Il quartiere di El Raval (© Emiliano Maisto) 

Qual è la tua Barcellona? Quali sono i posti del cuore? Dove porteresti una persona che la visita per la prima volta o che è in procinto di tornarci? Consigli culinari? (Noi di Tre racconti siamo di buona forchetta…).

Domanda più che legittima! Ce n’è per tutti i sapori e tutti i gusti! Ecco alcuni ristoranti di Barcellona, per voi e per i cari lettori: Pepa Tomate, Can Maño, El Petit Firo, Can Culleretes, La Fàbrica Moritz, La Paradeta. E non me ne vogliano gli altri che ora sono scivolati via dalla mia memoria. Lascio a voi la scoperta dell’ubicazione, ormai con Internet non c’è più nemmeno bisogno di scomodare i passanti. A me, lo confesso, piace entrare nei locali dimessi e mangiare il menu del giorno o gustare una buona coca – la nostra pizza, non fraintendiamo! O ancora sorseggiare una birra fresca in una bettola qualsiasi, in compagnia dei molti amici. 

Chiudiamo con i consigli letterari. Quale percorso proporresti a una persona che non conosce la letteratura catalana?

Credo che la letteratura catalana non abbia ancora ricevuto l’attenzione che giustamente merita, per diverse ragioni, storiche e editoriali. Senz’altro mi permetto di consigliare la lettura dei grandi scrittori in lingua catalana come Salvador Espriu, Mercè Rodoreda, Joan Sales e Llorenç Villalonga. Io comincerei con Mercè Rodoreda e i suoi unici e straordinari La piazza del Diamante, Via delle camelie o Lo specchio rotto. Poi mi abbandonerei agli interrogativi esistenziali di Joan Sales; mi rifugerei nell’intensa poesia catalana di un Espriu, un Carles Riba o una Maria Mercè Marçal, per esempio. O ancora mi perderei nei racconti di Joan Perucho, Pep Puig, e degli autori che troverete nella risposta successiva. In arrivo ci sono ancora molti bei libri, per fortuna.

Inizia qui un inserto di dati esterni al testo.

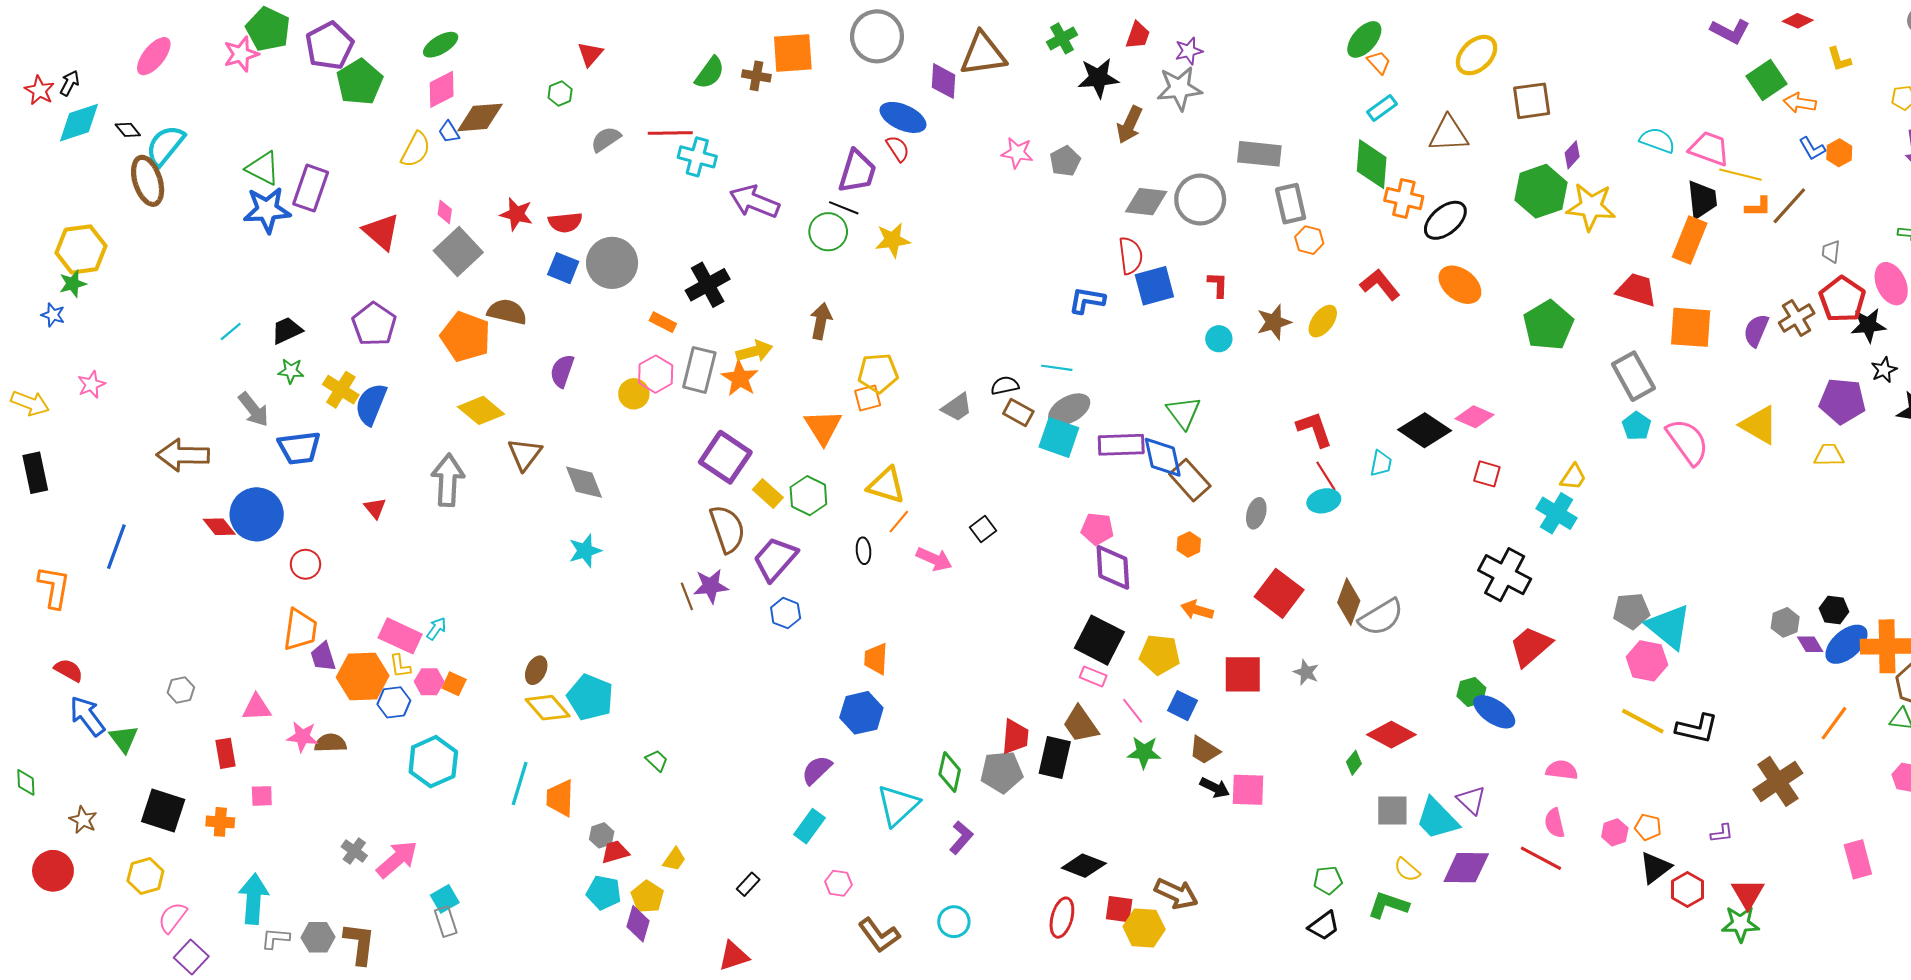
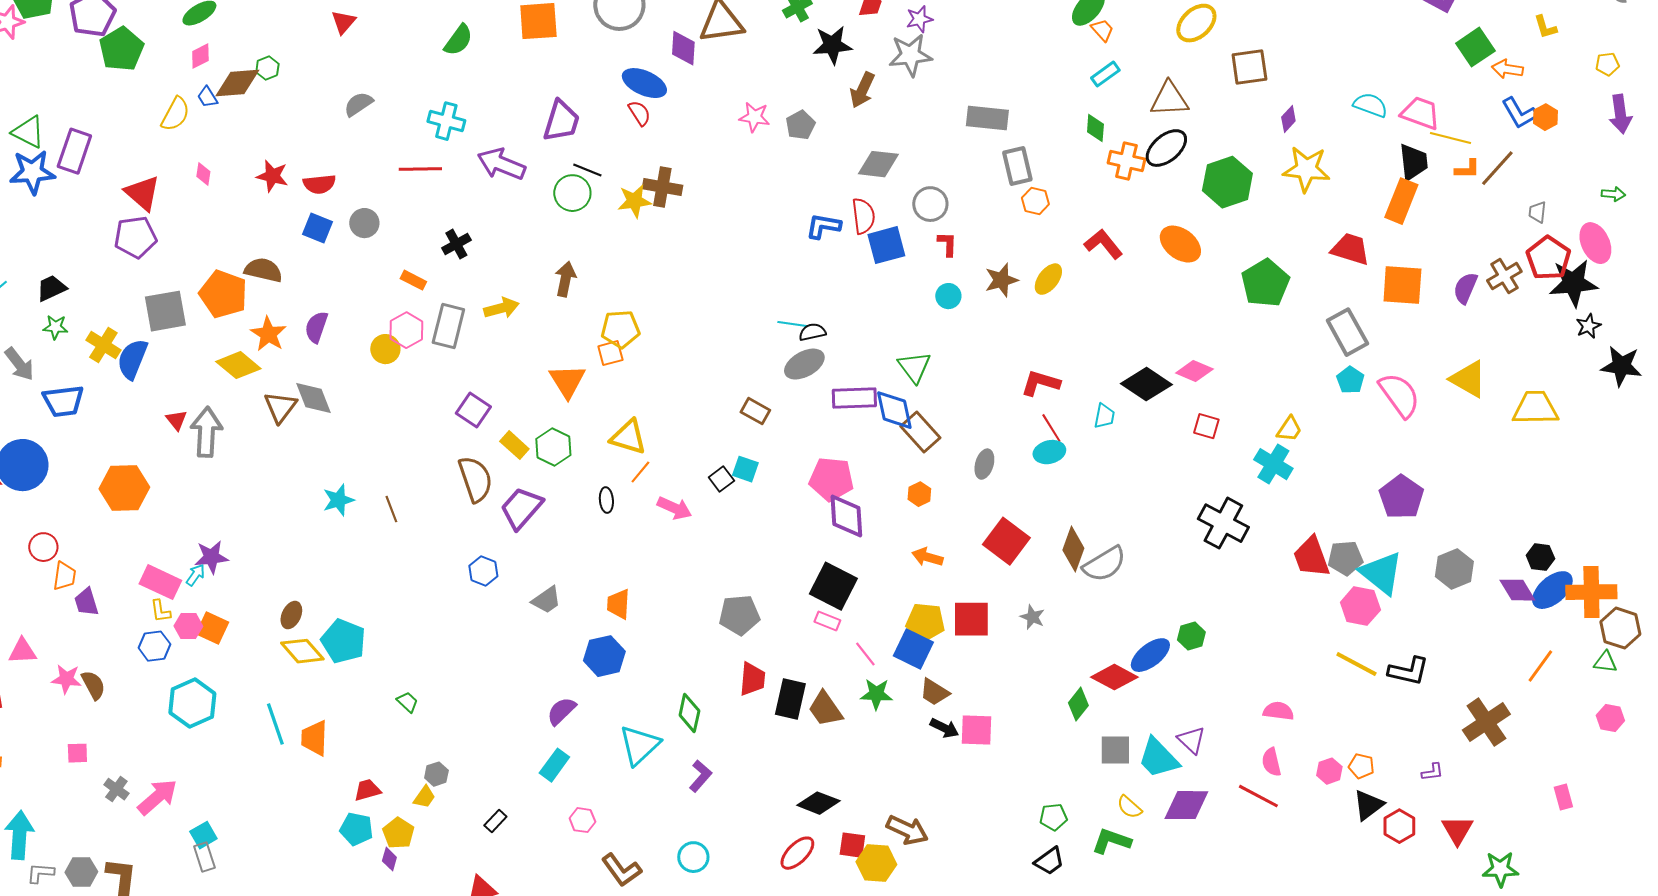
brown cross: (756, 76) -> (662, 187), moved, size x1.4
pink diamond: (442, 89) -> (200, 56), size x0.7
green hexagon: (560, 94) -> (267, 68), moved
red line: (670, 133) -> (420, 169), moved
blue L-shape: (1812, 149) -> (1519, 113), size x1.4
green diamond: (1372, 164) -> (1095, 128), size x0.6
purple trapezoid: (857, 171) -> (561, 121), moved
green hexagon: (1541, 191) -> (1227, 182), moved
gray circle: (1200, 200) -> (930, 204), moved, size x0.7
black ellipse: (1445, 220) -> (1166, 148), moved
gray square: (458, 251) -> (165, 311), moved, turned 33
gray circle: (612, 263) -> (364, 223), size x0.6
black cross: (708, 285) -> (456, 244), size x0.7
blue L-shape: (1087, 300) -> (823, 226), moved
purple pentagon: (374, 324) -> (135, 237), moved, turned 30
black star: (1868, 325) -> (1573, 283), size x1.4
orange star: (740, 378) -> (268, 334), moved
black semicircle: (1005, 386) -> (812, 332), moved
purple pentagon: (1842, 401) -> (1401, 497), moved, turned 30
gray trapezoid: (957, 407) -> (546, 600), moved
brown rectangle: (1018, 413) -> (755, 411), moved
red L-shape: (1314, 429) -> (1040, 383), turned -54
cyan square: (1059, 437) -> (745, 469), moved, size x0.7
yellow trapezoid: (1829, 455) -> (1535, 408), size x1.6
purple square: (725, 457) -> (473, 410), size x0.7
gray diamond: (584, 482) -> (313, 398), moved
red triangle: (375, 508) -> (176, 420), moved
pink pentagon: (1097, 529) -> (831, 479), size x1.4
red circle: (305, 564) -> (43, 547), moved
purple star: (711, 586) -> (211, 557), moved
brown line: (687, 596) -> (391, 509), moved
blue hexagon: (786, 613) -> (483, 571), moved
gray hexagon: (1785, 622) -> (1454, 569), moved, size x1.4
orange trapezoid: (300, 630) -> (64, 576), size x0.7
purple diamond: (1810, 644) -> (1517, 590), size x1.4
red trapezoid: (1531, 646) -> (1311, 557), moved, turned -69
yellow pentagon: (1160, 655) -> (925, 622), moved
orange hexagon: (363, 676) -> (124, 488), moved
orange square: (454, 684) -> (212, 628), size x1.4
blue square: (1182, 706) -> (913, 649), size x1.4
blue ellipse: (1494, 712) -> (1150, 655), moved, turned -72
brown trapezoid: (1081, 724) -> (825, 709), moved
brown semicircle: (330, 743) -> (93, 685), turned 64
green diamond: (1354, 763) -> (1078, 704), size x1.4
gray pentagon: (1002, 772) -> (739, 615), moved
cyan line: (520, 783) -> (275, 724), turned -36
pink square: (262, 796) -> (77, 753), moved
gray hexagon: (602, 835) -> (436, 774), moved
pink rectangle: (1858, 859) -> (1563, 797), size x0.7
red ellipse: (1062, 918) -> (797, 853), turned 30
purple diamond: (638, 924) -> (389, 859), size x0.7
green star: (1740, 924) -> (1500, 869), moved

E i racconti? Quali autori o raccolte ti hanno ispirata di più?

Come l’acqua che scorre – un’autentica meraviglia– e Fuochi, di Marguerite Yourcenar. Assieme a Elsa Morante, la Yourcenar è sempre stata il mio modello, di umiltà e scrittura. E ancora: i racconti, tutti, di Cortázar e Borges, di Felisberto Hernández, di Čechov e Poe, di Calvino. Non la finirei più. Nella letteratura catalana, Quim Monzó, Vicenç Pagès i Jordà, Sergi Pàmies, e molti altri. Alcuni di loro attendono di essere tradotti: speriamo che il mercato si apra sempre di più ai racconti. Grazie pure a un blog come il vostro!